Machine type: Shared-memory multi-processor.
Models: Power Challenge L, XL.
Operating system: IRIX (SGI's Unix variant).
Compilers: Fortran 77, C, C++ , Pascal.
Note: The value of is obtained with 16 processors.
The Power Challenge systems are shared-memory multiple-instruction multiple-data parallel (MIMD) computers. So, several different instructions can be going on at the same time using different data items in these instructions. All data are stored in a single shared memory from which the multiple processors draw the data items they need and in which the results are stored again. In most high performance systems the main problem is to provide the CPUs with enough data and to transport the results back at such a rate that they can be kept busy continuously. In this, the Powerchallenge is no exception. The data is transported from the main memory to the CPUs by a central bus. The so-called POWERpath-2 bus is 256 bits wide and has a bandwidth of 1.2 GB/s. This is very fast as busses go but even then the data rates that are needed by the CPUs cannot possibly be fulfilled when no special provisions would exist. These provisions are present in the form of large data and instruction caches for each of the CPUs.
The Power Challenge series uses MIPS R8000 RISC processors(formerly called the TFP processor standing for True Floating Point) with a nominal peak speed of 300 Mflop/s. Although the clock rate of this processor is two times lower than that of its predecessor, the R4400, the performance is 4 times higher. As the need for data is even higher than that of the R4400 processors with this speed of processing, there is a special extra cache called the ``Streaming cache'' of up to 16 MB. This is very large and it should reduce the bus traffic as much as possible. All floating-point operations are done by streaming the operands from this large off-chip cache to the floating-point registers.
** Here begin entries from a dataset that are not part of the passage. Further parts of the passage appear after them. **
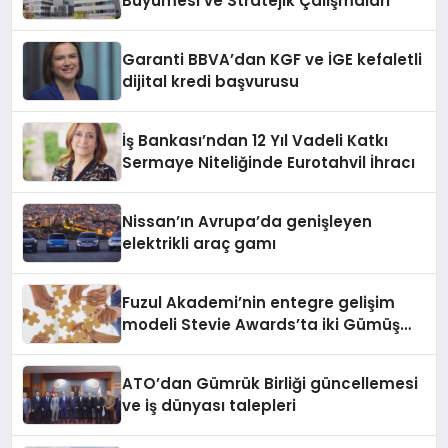
Büyümesi ve Stratejik Çalışmaları
Garanti BBVA’dan KGF ve İGE kefaletli
dijital kredi başvurusu
İş Bankası’ndan 12 Yıl Vadeli Katkı
Sermaye Niteliğinde Eurotahvil İhracı
Nissan’ın Avrupa’da genişleyen
elektrikli araç gamı
Fuzul Akademi’nin entegre gelişim
modeli Stevie Awards’ta iki Gümüş
ödül aldı
ATO’dan Gümrük Birliği güncellemesi
ve iş dünyası talepleri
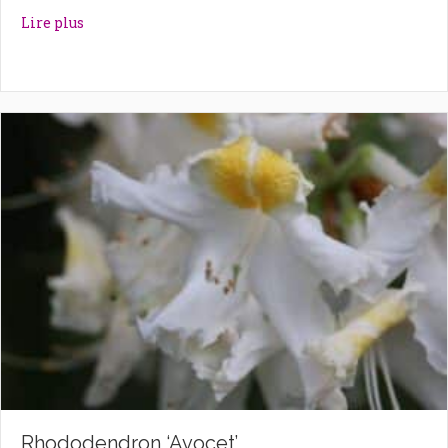
about Rhododendron ‘Autumn Violet’
Lire plus
Rhododendron ‘Avocet’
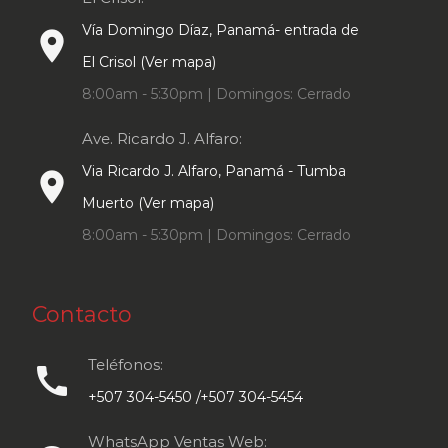
Vía Domingo Díaz, Panamá- entrada de
place
El Crisol (Ver mapa)
8:00am - 5:30pm | Domingos: Cerrado
Ave. Ricardo J. Alfaro:
Via Ricardo J. Alfaro, Panamá - Tumba
place
Muerto (Ver mapa)
8:00am - 5:30pm | Domingos: Cerrado
Contacto
Teléfonos:
call
+507 304-5450 /+507 304-5454
WhatsApp Ventas Web:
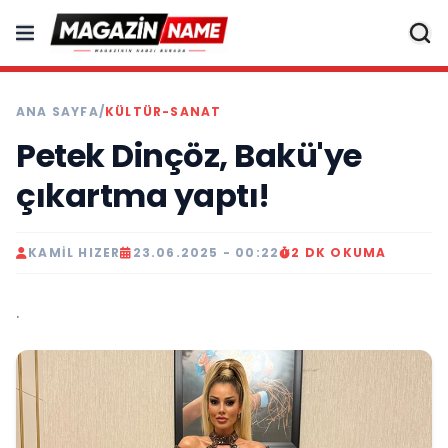
ANA SAYFA
/
KÜLTÜR-SANAT
Petek Dinçöz, Bakü'ye
çıkartma yaptı!
KAMIL HIZER
23.06.2025 - 00:22
2 DK OKUMA
.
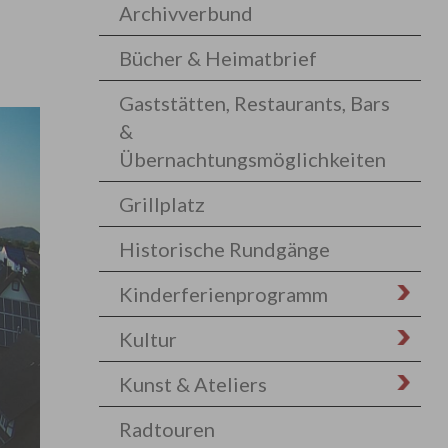
Archivverbund
Bücher & Heimatbrief
Gaststätten, Restaurants, Bars
&
Übernachtungsmöglichkeiten
Grillplatz
Historische Rundgänge
Kinderferienprogramm
Kultur
Kunst & Ateliers
Radtouren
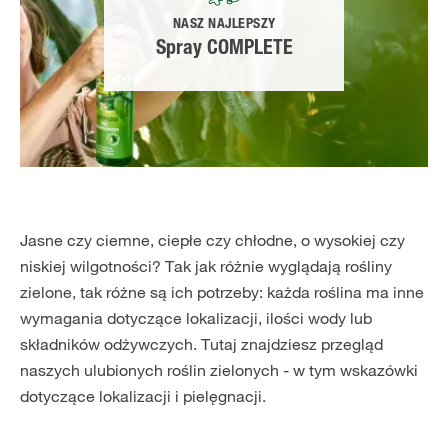
NASZ NAJLEPSZY
Spray COMPLETE
Jasne czy ciemne, ciepłe czy chłodne, o wysokiej czy
niskiej wilgotności? Tak jak różnie wyglądają rośliny
zielone, tak różne są ich potrzeby: każda roślina ma inne
wymagania dotyczące lokalizacji, ilości wody lub
składników odżywczych. Tutaj znajdziesz przegląd
naszych ulubionych roślin zielonych - w tym wskazówki
dotyczące lokalizacji i pielęgnacji.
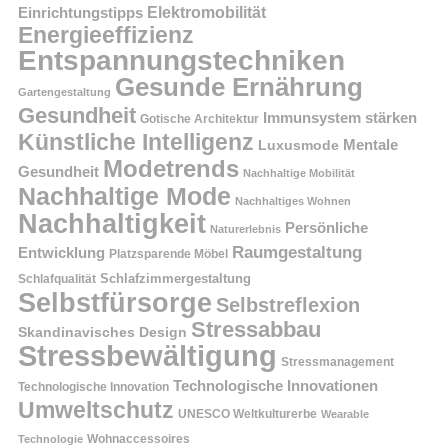
Einrichtungstipps
Elektromobilität
Energieeffizienz
Entspannungstechniken
Gesunde Ernährung
Gartengestaltung
Gesundheit
Immunsystem stärken
Gotische Architektur
Künstliche Intelligenz
Mentale
Luxusmode
Modetrends
Gesundheit
Nachhaltige Mobilität
Nachhaltige Mode
Nachhaltiges Wohnen
Nachhaltigkeit
Persönliche
Naturerlebnis
Raumgestaltung
Entwicklung
Platzsparende Möbel
Schlafzimmergestaltung
Schlafqualität
Selbstfürsorge
Selbstreflexion
Stressabbau
Skandinavisches Design
Stressbewältigung
Stressmanagement
Technologische Innovationen
Technologische Innovation
Umweltschutz
UNESCO Weltkulturerbe
Wearable
Technologie
Wohnaccessoires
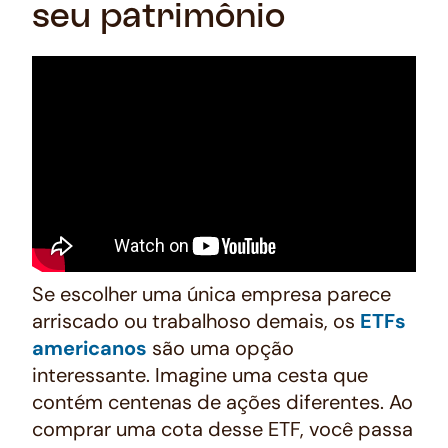
seu patrimônio
Se escolher uma única empresa parece
arriscado ou trabalhoso demais, os
ETFs
americanos
são uma opção
interessante. Imagine uma cesta que
contém centenas de ações diferentes. Ao
comprar uma cota desse ETF, você passa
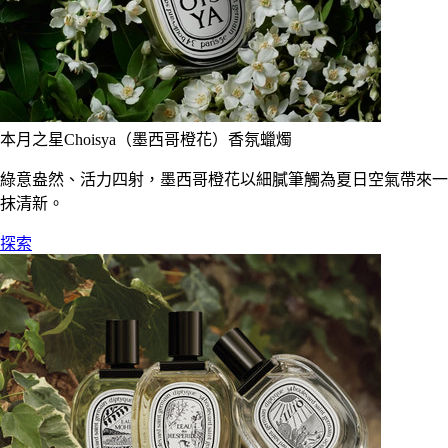
本月之星Choisya（墨西哥橙花）香氛蠟燭
綠意盎然、活力四射，墨西哥橙花以細膩筆觸為夏日空氣帶來一
抹清新。
探索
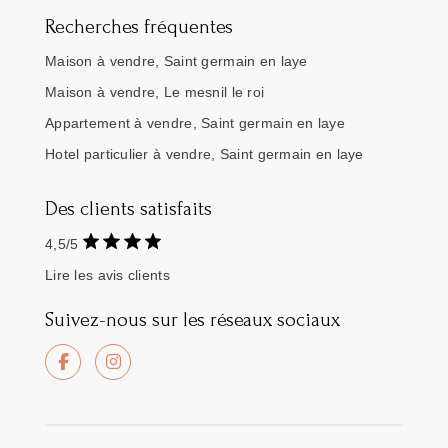
Recherches fréquentes
Maison à vendre, Saint germain en laye
Maison à vendre, Le mesnil le roi
Appartement à vendre, Saint germain en laye
Hotel particulier à vendre, Saint germain en laye
Des clients satisfaits
4,5/5
Lire les avis clients
Suivez-nous sur les réseaux sociaux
In contrast to the R4400 processor, the R8000 is able to do a combined multiply-add operation which in many cases doubles the operation speed. In addition, the floating-point functional units are doubled with respect to the R4400 which should explain the four-fold increase in performance with respect to this predecessor.
Recently, Silicon Graphics has begun to couple a number of Power Challenge systems into a cluster of systems using PVM to communicate between them for the solution of extremely large application problems. SGI wants to extend this technique by providing faster coupling and the introduction of a ``shared-memory'' PVM which would be a message passing model that can be used homogeously (for the user) both within a Power Challenge system and between them. This trend is also to be seen with other vendors (e.g. Fujitsu and NEC).
Parallelisation is done either automatically by the (Fortran or C) compiler or explicitly by the user, mainly through the use of directives. As synchronisation, etc., has to be done via memory the parallelisation overhead is fairly large.